## Data shown

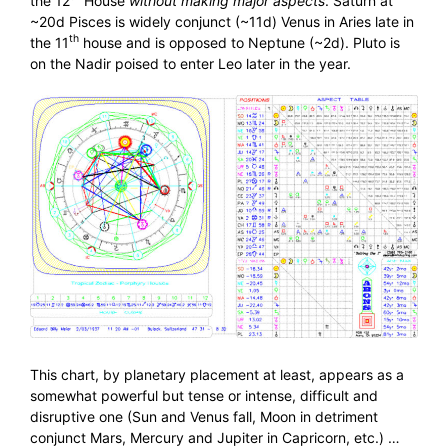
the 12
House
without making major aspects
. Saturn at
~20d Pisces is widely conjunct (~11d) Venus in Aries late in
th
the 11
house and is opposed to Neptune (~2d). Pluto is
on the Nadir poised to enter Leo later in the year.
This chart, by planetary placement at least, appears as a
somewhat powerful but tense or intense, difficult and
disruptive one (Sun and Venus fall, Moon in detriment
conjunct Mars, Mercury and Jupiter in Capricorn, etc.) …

--

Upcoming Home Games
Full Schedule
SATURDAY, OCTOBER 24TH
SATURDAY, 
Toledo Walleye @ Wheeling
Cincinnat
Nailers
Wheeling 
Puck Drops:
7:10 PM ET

* * *

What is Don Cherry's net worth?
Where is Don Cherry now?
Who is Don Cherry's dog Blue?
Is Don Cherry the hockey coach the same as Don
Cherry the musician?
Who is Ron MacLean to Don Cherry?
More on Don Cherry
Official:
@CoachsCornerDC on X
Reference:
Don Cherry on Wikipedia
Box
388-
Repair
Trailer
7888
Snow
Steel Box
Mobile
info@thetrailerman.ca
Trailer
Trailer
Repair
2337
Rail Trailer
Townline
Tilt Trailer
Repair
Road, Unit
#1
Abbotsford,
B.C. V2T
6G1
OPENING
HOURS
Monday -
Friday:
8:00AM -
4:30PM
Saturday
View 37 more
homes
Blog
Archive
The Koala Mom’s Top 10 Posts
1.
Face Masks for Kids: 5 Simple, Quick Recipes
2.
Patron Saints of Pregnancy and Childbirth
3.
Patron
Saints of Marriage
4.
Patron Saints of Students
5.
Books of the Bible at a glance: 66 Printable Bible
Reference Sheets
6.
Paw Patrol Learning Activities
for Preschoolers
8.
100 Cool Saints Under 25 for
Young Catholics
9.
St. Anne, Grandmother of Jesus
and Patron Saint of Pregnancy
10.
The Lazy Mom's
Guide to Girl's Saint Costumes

## Work request
Pick every line of the data that includes the string "Venus".

## Output for this task
~20d Pisces is widely conjunct (~11d) Venus in Aries late in
disruptive one (Sun and Venus fall, Moon in detriment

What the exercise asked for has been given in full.